BAYOMBONG, Nueva Vizcaya: OceanaGold miner has introduced a green technology to backfill tunnels and gaps created in their underground mining operation, and not leave void spaces underneath.
This will assure the backfill tunnels do not harm the environment when the mining firm leaves the area and its contract with the Philippine government expires.
David Way, OceanaGold Philippines Inc. (OGPI) operations general manager, said the technology of “paste backfill” is quite new and the first of its kind in the Philippines but has been done in a few countries although not exactly similar.
He explained the green paste backfill technology will prevent ground subsidence or gradual caving in and sinking of an area of land and other issues.
“When miners extract ore from underground using the old-fashioned way, tunnels create void spaces underneath which poses the threat of ground subsidence in the future, and we don’t want it to happen in Didipio,” Way said.
“This year, we have shifted from open pit to purely underground mining and this multi-million dollar-worth paste backfill plant will take center stage,” he added.
Since 2013, OGPI has been operating the Didipio Gold and Copper Mine in the mineral-rich upland town of Kasibu in Nueva Vizcaya, which will now also utilize mine tailings or slurry from the processing plant as a material to fill gaps or voids left when ore is extracted underground.
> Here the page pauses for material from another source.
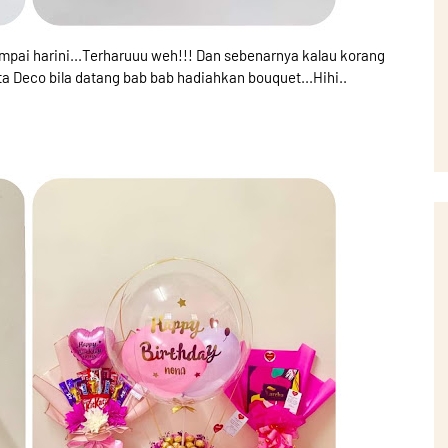
mpai harini...Terharuuu weh!!! Dan sebenarnya kalau korang
 Deco bila datang bab bab hadiahkan bouquet...Hihi..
“Our filling material will be made up of sand-like ground rocks mixed with a special cement designed for the purpose and will completely harden in about 22 days after application,” Way said.
He said the plant that converts a wet slurry into a paste backfilling material is a long rolling flatbed designed to reduce the moisture content of mine tails disposed of by the gold-copper mill.
“Upon achieving the right moisture level, it will be mixed with cement and pumped back underground to fill gaps and access tunnels which are no longer in use,” Way explained.
He said the effective paste backfills will also help eliminate the problem on flooding of tunnels as this would close crevices where groundwater flows.
“Our commitment to responsible mining is consistent with this new technology which will prevent incidents of ground subsidence decades after these were closed. We are very sure that these incidents will not happen in Didipio,” Way added.